The U.S. Department of Labor's Occupational Safety and Health Administration (OSHA) has cited Shindler Tire Recycling LLC, Milwaukee, Wis., with 12 safety violations. The violations were issued after a November 2012 follow-up inspection found the employer failed to abate previous citations by developing a written hazard communication program and training workers on its requirements, according to OSHA. The proposed fines total $53,856.
Two failure-to-abate citations were issued for failing to provide documentation as to how the employer corrected deficiencies involving the lack of a written hazard communication program and information and training for employees. These were cited by OSHA in an August 2011 inspection.
Eight repeat violations address what OSHA calls a lack of housekeeping and dust accumulations; inadequate guarding on machinery, including nip points, a wheel work rest and wheel tongue guard; storing tires in a manner that created a collapse hazard; failing to have available material safety data sheets, cover unused openings on electrical equipment and maintain electrical equipment free from hazards, according to OSHA. A repeat violation exists when an employer previously has been cited for the same or a similar violation of a standard, regulation, rule or order at any other facility in federal enforcement states within the last five years. Similar violations were cited during both the August 2011 and November 2012 inspections.

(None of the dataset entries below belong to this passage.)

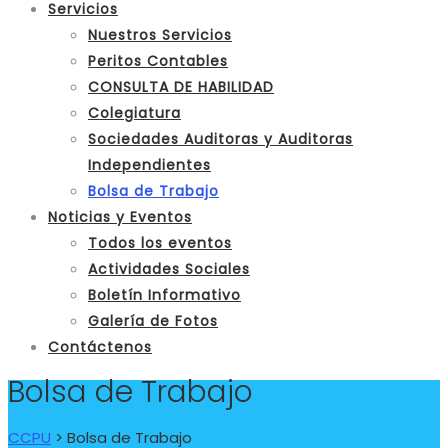
Servicios
Nuestros Servicios
Peritos Contables
CONSULTA DE HABILIDAD
Colegiatura
Sociedades Auditoras y Auditoras
Independientes
Bolsa de Trabajo
Noticias y Eventos
Todos los eventos
Actividades Sociales
Boletín Informativo
Galería de Fotos
Contáctenos
Bolsa de Trabajo
CCPU
>
Bolsa de Trabajo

One serious violation was cited for failing to enclose horizontal shafting. A serious violation occurs when there is substantial probability that death or serious physical harm could result from a hazard about which the employer knew or should have known.
Additionally, one other-than-serious violation was issued for failing to cover a floor hole. An other-than-serious violation is one that has a direct relationship to job safety and health, but probably would not cause death or serious physical harm.
“Employers such as Shindler Tire Recycling have a responsibility to correct safety violations and to train their workers on job safety and health requirements,” says Carlos Gallegos, OSHA’s acting area director in Milwaukee. “OSHA is committed to protecting workers on the job, especially when employers fail to do so.”
Shindler Tire Recycling has 15 business days from the receipt of the citations and penalties to comply, request an informal conference with OSHA’s area director or to contest the findings before the independent Occupational Safety and Health Review Commission.